El sabor era intenso, obsceno, adictivo. Mi coño palpitaba vacío, pidiendo más. Paulina me miró de reojo mientras chupaba, y en sus ojos vi el mismo hambre que me consumía a mí. Nos besamos con la polla de Rafael entre las dos, lenguas enredadas, saliva y fluidos mezclados. Luego él me levantó como si no pesara nada, me giró y me inclinó sobre la misma palmera donde había follado a su esposa. Me subió una pierna y me penetró de golpe, tan profundo que vi estrellas. Mi grito se perdió entre las olas.

—Fóllamela fuerte —le pidió Paulina, sentándose en la arena frente a nosotros con las piernas abiertas. Se tocaba el coño con dos dedos, metiéndolos y sacándolos mientras nos miraba—. Quiero ver cómo le das lo que me diste a mí.

Rafael obedeció. Sus embestidas eran brutales, precisas, golpeando ese punto dentro de mí que me hacía verborrear incoherencias. Mis tetas se balanceaban dentro del top, los pezones duros como piedras. Paulina se acercó gateando y metió la cabeza entre nosotros para chuparme el clítoris mientras su marido me follaba. La sensación de su lengua caliente lamiendo mi botón hinchado al mismo tiempo que la polla gruesa me abría hizo que me corriera casi al instante. Mi coño se contrajo con fuerza, ordeñando la verga de Rafael, y un chorro caliente de mis jugos le empapó los huevos y los muslos de Paulina.

No pararon. Rafael me folló a través del orgasmo, sujetándome por las caderas con dedos que dejarían marca. Paulina lamía todo lo que se escurría, hambrienta. Luego cambiaron. Me pusieron de rodillas sobre la manta que habían extendido. Rafael se tumbó y Paulina me guió para que me sentara sobre su polla, de espaldas a él. Bajé despacio, sintiendo cómo me dilataba otra vez, centímetro a centímetro, hasta que mis nalgas descansaron contra su vientre. Empecé a cabalgarlo con furia, subiendo y bajando, girando las caderas para que la cabeza gruesa frotara todas mis paredes internas.

Paulina se colocó delante de mí, abrió las piernas y me empujó la cabeza hacia su coño recién follado. Lo lamí con devoción, saboreando el sabor de Rafael mezclado con el de ella. Mi lengua entraba en su interior, chupaba su clítoris hinchado, mientras yo misma me corría por segunda vez alrededor de la polla que me llenaba. Los gemidos de Paulina eran agudos, desesperados. Me agarraba del pelo y frotaba su coño contra mi cara, usándome para correrse otra vez.

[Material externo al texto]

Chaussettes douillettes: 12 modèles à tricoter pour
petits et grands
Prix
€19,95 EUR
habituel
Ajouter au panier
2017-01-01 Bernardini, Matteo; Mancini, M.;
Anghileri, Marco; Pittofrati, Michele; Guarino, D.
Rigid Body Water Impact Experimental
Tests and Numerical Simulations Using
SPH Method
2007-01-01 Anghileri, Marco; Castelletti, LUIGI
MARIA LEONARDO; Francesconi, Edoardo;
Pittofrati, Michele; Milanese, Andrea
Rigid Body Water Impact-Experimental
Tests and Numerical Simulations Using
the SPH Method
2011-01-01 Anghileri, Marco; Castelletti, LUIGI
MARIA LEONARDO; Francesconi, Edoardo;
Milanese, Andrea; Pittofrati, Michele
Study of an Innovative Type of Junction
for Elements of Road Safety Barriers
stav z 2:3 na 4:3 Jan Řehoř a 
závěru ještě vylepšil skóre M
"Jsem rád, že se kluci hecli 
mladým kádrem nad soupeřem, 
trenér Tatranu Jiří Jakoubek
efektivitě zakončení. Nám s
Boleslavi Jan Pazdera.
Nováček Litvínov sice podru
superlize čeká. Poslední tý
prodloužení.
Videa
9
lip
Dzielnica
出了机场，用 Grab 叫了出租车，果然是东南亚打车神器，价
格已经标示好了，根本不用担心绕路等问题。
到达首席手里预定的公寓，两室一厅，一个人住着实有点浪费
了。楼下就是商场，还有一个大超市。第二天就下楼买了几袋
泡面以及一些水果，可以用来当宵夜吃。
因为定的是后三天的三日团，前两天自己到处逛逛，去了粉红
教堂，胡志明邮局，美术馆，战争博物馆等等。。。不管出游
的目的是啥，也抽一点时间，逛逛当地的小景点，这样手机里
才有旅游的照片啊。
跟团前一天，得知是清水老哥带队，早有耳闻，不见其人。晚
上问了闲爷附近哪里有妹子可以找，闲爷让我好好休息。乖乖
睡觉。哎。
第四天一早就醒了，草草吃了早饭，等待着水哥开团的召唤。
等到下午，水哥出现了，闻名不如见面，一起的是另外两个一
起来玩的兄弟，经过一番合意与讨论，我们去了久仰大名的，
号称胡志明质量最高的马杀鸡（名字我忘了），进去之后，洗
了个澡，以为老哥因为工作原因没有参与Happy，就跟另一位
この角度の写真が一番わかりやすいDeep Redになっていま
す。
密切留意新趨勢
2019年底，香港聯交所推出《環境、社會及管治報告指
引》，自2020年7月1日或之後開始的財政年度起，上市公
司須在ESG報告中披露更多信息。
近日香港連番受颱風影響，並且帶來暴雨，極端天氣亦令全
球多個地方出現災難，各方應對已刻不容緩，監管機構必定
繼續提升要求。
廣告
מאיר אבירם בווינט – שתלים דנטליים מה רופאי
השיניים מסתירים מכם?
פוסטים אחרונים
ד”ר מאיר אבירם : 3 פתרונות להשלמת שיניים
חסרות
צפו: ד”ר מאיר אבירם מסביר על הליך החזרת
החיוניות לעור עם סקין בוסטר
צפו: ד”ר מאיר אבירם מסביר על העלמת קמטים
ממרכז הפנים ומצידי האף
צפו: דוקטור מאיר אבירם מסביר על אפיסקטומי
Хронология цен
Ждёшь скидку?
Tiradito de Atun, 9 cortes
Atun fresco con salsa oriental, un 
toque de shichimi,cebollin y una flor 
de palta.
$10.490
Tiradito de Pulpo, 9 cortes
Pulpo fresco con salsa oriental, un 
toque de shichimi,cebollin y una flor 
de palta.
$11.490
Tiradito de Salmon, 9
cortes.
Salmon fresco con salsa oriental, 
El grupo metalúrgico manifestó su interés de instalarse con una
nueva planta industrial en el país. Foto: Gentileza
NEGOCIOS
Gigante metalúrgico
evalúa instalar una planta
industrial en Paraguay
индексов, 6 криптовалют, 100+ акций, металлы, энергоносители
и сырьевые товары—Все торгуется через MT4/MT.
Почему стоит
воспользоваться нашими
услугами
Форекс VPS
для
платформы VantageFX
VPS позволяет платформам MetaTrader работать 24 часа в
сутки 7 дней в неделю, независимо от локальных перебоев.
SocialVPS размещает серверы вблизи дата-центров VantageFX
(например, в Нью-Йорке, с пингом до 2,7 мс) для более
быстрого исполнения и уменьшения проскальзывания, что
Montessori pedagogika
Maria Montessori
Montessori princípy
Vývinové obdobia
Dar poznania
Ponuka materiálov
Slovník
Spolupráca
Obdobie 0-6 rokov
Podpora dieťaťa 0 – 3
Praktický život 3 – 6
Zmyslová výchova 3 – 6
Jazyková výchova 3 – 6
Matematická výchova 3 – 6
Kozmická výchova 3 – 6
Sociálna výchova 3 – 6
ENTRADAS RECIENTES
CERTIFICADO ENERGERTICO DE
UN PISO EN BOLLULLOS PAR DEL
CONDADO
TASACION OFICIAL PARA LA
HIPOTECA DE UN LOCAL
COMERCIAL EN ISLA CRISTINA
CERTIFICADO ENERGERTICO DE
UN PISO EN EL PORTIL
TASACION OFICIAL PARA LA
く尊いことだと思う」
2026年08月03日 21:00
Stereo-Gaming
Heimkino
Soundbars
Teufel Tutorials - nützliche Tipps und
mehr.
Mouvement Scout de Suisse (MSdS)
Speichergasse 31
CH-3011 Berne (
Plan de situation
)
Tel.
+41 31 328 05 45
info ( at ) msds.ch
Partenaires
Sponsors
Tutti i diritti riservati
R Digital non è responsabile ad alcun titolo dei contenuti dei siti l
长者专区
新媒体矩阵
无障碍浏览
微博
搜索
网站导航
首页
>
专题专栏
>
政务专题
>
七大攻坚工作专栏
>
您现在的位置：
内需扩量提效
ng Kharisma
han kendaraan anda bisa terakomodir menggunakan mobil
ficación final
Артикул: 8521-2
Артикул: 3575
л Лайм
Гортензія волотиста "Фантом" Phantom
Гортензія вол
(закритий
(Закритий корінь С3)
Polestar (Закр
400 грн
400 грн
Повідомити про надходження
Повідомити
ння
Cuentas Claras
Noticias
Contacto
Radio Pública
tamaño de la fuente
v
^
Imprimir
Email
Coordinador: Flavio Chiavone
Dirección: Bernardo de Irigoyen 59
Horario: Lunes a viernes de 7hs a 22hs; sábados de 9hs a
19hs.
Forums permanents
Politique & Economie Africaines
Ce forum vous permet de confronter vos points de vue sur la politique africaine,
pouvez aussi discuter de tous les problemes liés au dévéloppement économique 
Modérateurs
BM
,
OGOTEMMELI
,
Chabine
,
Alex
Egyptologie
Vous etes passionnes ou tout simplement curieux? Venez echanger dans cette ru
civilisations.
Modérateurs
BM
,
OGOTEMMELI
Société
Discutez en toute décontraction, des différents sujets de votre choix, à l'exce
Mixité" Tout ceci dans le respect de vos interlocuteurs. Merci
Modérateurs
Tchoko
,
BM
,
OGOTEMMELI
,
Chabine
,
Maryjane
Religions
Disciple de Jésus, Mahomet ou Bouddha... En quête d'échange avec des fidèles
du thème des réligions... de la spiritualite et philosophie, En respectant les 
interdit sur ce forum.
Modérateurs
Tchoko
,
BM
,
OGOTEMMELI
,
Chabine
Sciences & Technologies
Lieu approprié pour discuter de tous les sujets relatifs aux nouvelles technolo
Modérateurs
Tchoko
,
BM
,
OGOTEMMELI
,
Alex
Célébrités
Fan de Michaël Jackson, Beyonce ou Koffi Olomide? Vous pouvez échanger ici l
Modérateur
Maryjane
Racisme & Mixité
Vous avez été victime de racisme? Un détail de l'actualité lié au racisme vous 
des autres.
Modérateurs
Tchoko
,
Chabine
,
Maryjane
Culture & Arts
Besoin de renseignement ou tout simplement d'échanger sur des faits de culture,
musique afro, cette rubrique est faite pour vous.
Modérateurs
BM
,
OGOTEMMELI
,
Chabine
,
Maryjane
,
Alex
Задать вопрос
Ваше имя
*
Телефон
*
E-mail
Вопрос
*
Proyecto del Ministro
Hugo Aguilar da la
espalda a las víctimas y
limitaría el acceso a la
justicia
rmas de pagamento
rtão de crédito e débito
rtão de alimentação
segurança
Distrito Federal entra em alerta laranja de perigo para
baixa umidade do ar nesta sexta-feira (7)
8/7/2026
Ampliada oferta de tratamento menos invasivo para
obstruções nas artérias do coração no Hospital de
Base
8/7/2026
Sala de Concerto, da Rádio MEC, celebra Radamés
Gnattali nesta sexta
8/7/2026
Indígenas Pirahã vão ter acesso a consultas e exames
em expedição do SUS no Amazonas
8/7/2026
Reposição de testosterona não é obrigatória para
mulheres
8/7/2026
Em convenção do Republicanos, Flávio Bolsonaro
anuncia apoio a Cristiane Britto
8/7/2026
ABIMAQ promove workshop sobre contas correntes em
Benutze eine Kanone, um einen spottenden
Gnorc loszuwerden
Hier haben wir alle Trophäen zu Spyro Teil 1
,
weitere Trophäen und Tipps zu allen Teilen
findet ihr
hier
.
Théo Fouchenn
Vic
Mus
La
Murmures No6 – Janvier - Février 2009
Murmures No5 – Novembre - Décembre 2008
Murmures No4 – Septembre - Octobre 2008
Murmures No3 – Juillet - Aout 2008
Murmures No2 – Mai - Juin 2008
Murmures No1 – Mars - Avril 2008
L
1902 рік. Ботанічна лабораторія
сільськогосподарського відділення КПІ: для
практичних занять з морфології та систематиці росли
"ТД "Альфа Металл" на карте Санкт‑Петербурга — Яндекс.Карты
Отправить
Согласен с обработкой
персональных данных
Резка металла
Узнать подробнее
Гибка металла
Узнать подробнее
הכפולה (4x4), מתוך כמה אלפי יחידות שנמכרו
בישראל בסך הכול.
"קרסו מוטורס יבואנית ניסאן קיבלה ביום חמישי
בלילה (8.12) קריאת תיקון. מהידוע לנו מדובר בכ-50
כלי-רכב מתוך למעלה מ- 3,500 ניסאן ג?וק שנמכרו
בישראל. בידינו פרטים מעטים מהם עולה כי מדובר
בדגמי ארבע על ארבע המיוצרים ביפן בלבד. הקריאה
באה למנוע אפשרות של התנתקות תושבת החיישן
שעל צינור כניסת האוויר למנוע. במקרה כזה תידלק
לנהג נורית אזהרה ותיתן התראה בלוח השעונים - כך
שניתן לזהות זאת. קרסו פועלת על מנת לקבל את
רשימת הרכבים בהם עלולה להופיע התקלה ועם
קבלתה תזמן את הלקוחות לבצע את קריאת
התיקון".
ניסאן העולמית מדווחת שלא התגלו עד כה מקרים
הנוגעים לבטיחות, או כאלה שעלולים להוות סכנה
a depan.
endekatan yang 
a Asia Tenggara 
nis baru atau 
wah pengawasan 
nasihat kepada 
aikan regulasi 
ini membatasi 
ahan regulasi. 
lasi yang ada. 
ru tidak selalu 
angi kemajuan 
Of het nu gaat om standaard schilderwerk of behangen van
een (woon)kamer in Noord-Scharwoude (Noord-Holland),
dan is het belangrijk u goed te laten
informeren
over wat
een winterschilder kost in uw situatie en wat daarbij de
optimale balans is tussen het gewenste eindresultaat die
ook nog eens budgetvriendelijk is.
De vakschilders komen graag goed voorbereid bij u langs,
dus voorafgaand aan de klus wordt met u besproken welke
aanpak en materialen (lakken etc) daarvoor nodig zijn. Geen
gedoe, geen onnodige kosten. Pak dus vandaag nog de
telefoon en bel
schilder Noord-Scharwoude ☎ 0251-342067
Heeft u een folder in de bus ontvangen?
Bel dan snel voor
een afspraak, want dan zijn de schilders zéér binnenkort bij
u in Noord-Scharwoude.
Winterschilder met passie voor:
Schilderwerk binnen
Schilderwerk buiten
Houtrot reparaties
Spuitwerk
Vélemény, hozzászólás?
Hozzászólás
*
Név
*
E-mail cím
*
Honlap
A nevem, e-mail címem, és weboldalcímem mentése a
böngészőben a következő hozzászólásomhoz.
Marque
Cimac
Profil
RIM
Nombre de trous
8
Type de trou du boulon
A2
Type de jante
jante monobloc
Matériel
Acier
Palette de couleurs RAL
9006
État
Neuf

Rafael me apretaba las nalgas, separándolas, y de pronto sentí su dedo pulgar presionando mi ano mientras yo cabalgaba. El doble estímulo me hizo gritar contra el coño de Paulina. El placer era demasiado, casi doloroso de tan intenso. Me corrí por tercera vez, temblando entera, lágrimas de éxtasis escapando de mis ojos. Rafael rugió debajo de mí, empujando hacia arriba con fuerza, y sentí cómo su polla palpitaba y soltaba chorros calientes y espesos que me inundaron el útero una vez más.

Cuando por fin nos separamos, los tres jadeábamos sobre la arena, cubiertos de sudor, semen y jugos. El festival seguía a lo lejos, ajeno a lo que acababa de suceder. Me limpié la boca con el dorso de la mano, mirándolos a ambos. Paulina sonrió con complicidad total, lamiéndose los labios. Rafael me sostuvo la mirada una última vez, esa misma mirada que había empezado todo, y entonces habló con voz todavía ronca de placer.

—¿Te atreves a confesar que mañana volverás para que te follemos los dos mientras todo el festival baila cerca?